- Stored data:

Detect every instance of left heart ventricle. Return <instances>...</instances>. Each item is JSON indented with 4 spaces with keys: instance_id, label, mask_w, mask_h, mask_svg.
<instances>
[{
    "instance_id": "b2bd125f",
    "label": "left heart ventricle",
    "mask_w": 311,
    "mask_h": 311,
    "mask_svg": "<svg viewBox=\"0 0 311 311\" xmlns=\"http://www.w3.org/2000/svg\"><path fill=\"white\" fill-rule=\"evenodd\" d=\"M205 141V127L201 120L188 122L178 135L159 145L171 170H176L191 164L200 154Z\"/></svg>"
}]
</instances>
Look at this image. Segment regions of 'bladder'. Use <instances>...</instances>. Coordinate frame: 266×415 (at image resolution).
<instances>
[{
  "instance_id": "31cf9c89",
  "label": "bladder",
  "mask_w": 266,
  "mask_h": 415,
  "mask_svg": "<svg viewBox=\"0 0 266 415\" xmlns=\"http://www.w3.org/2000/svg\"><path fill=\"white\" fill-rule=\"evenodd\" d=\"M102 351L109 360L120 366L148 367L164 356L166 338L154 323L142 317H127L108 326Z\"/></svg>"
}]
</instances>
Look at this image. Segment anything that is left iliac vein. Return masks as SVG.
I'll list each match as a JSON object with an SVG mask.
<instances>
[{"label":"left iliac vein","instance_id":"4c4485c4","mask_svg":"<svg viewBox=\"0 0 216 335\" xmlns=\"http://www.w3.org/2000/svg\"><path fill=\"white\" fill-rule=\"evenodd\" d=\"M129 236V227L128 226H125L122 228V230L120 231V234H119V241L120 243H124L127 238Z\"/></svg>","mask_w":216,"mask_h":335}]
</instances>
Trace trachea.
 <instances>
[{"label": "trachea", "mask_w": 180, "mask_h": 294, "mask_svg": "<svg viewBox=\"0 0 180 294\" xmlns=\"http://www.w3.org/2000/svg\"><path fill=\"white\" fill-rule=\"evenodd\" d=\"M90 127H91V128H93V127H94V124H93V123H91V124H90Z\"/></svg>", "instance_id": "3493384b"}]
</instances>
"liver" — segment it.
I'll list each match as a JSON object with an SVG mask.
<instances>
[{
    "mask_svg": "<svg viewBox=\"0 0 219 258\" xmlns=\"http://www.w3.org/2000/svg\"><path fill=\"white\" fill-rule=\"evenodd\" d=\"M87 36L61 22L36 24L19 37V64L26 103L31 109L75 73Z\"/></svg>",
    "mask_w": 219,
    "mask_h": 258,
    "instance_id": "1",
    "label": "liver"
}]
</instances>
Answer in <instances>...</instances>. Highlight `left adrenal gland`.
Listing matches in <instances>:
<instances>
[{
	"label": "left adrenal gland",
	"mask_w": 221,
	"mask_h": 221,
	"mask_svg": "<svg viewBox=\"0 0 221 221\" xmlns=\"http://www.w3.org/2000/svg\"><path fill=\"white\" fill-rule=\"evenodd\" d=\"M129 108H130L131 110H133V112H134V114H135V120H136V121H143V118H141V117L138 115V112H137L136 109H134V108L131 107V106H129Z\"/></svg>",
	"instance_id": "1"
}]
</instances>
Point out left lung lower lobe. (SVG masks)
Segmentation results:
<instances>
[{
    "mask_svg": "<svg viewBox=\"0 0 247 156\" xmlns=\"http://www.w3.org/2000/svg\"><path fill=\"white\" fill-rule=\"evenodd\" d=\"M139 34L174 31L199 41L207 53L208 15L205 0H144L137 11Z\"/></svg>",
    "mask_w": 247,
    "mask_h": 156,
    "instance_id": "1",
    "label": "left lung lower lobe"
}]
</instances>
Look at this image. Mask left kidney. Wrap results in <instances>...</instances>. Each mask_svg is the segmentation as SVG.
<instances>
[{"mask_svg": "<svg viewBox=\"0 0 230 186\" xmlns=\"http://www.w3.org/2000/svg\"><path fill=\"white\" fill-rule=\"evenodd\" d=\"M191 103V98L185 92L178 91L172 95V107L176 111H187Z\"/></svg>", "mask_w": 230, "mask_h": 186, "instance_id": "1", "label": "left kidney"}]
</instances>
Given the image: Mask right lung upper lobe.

- What is required:
In full and without alteration, retype the entries above.

- Solution for this exercise:
Detect every instance of left heart ventricle. Return <instances>...</instances>. Each item is JSON indented with 4 spaces with keys: instance_id, label, mask_w, mask_h, mask_svg.
<instances>
[{
    "instance_id": "b2bd125f",
    "label": "left heart ventricle",
    "mask_w": 311,
    "mask_h": 311,
    "mask_svg": "<svg viewBox=\"0 0 311 311\" xmlns=\"http://www.w3.org/2000/svg\"><path fill=\"white\" fill-rule=\"evenodd\" d=\"M205 141V127L201 120L188 122L178 135L159 145L171 170H176L191 164L200 154Z\"/></svg>"
}]
</instances>
Look at this image. Segment regions of 'bladder'. Use <instances>...</instances>. Coordinate frame: 266×415 (at image resolution).
<instances>
[{
  "instance_id": "31cf9c89",
  "label": "bladder",
  "mask_w": 266,
  "mask_h": 415,
  "mask_svg": "<svg viewBox=\"0 0 266 415\" xmlns=\"http://www.w3.org/2000/svg\"><path fill=\"white\" fill-rule=\"evenodd\" d=\"M102 351L109 360L120 366L148 367L164 356L166 338L154 323L142 317H127L108 326Z\"/></svg>"
}]
</instances>
Look at this image. Segment anything that is left iliac vein. Return masks as SVG.
I'll list each match as a JSON object with an SVG mask.
<instances>
[{"label":"left iliac vein","instance_id":"4c4485c4","mask_svg":"<svg viewBox=\"0 0 216 335\" xmlns=\"http://www.w3.org/2000/svg\"><path fill=\"white\" fill-rule=\"evenodd\" d=\"M129 236V227L128 226H125L122 228V230L120 231V234H119V241L120 243H124L127 238Z\"/></svg>","mask_w":216,"mask_h":335}]
</instances>
Trace trachea.
 <instances>
[{"label": "trachea", "mask_w": 180, "mask_h": 294, "mask_svg": "<svg viewBox=\"0 0 180 294\" xmlns=\"http://www.w3.org/2000/svg\"><path fill=\"white\" fill-rule=\"evenodd\" d=\"M90 127H91V128H93V127H94V124H93V123H91V124H90Z\"/></svg>", "instance_id": "3493384b"}]
</instances>
"liver" — segment it.
I'll list each match as a JSON object with an SVG mask.
<instances>
[{
    "mask_svg": "<svg viewBox=\"0 0 219 258\" xmlns=\"http://www.w3.org/2000/svg\"><path fill=\"white\" fill-rule=\"evenodd\" d=\"M87 36L61 22L36 24L19 37V64L26 103L31 109L75 73Z\"/></svg>",
    "mask_w": 219,
    "mask_h": 258,
    "instance_id": "1",
    "label": "liver"
}]
</instances>
Answer in <instances>...</instances>. Highlight `left adrenal gland`.
Listing matches in <instances>:
<instances>
[{
	"label": "left adrenal gland",
	"mask_w": 221,
	"mask_h": 221,
	"mask_svg": "<svg viewBox=\"0 0 221 221\" xmlns=\"http://www.w3.org/2000/svg\"><path fill=\"white\" fill-rule=\"evenodd\" d=\"M129 108H130L131 110H133V112H134V114H135V120H136V121H143V118H141V117L138 115V112H137L136 109H134V108L131 107V106H129Z\"/></svg>",
	"instance_id": "1"
}]
</instances>
Point out left lung lower lobe. (SVG masks)
Segmentation results:
<instances>
[{
    "mask_svg": "<svg viewBox=\"0 0 247 156\" xmlns=\"http://www.w3.org/2000/svg\"><path fill=\"white\" fill-rule=\"evenodd\" d=\"M139 34L174 31L199 41L207 53L208 15L205 0H144L137 11Z\"/></svg>",
    "mask_w": 247,
    "mask_h": 156,
    "instance_id": "1",
    "label": "left lung lower lobe"
}]
</instances>
Look at this image. Mask left kidney. Wrap results in <instances>...</instances>. Each mask_svg is the segmentation as SVG.
<instances>
[{"mask_svg": "<svg viewBox=\"0 0 230 186\" xmlns=\"http://www.w3.org/2000/svg\"><path fill=\"white\" fill-rule=\"evenodd\" d=\"M191 103V98L185 92L178 91L172 95V107L176 111H187Z\"/></svg>", "mask_w": 230, "mask_h": 186, "instance_id": "1", "label": "left kidney"}]
</instances>
Given the image: Mask right lung upper lobe.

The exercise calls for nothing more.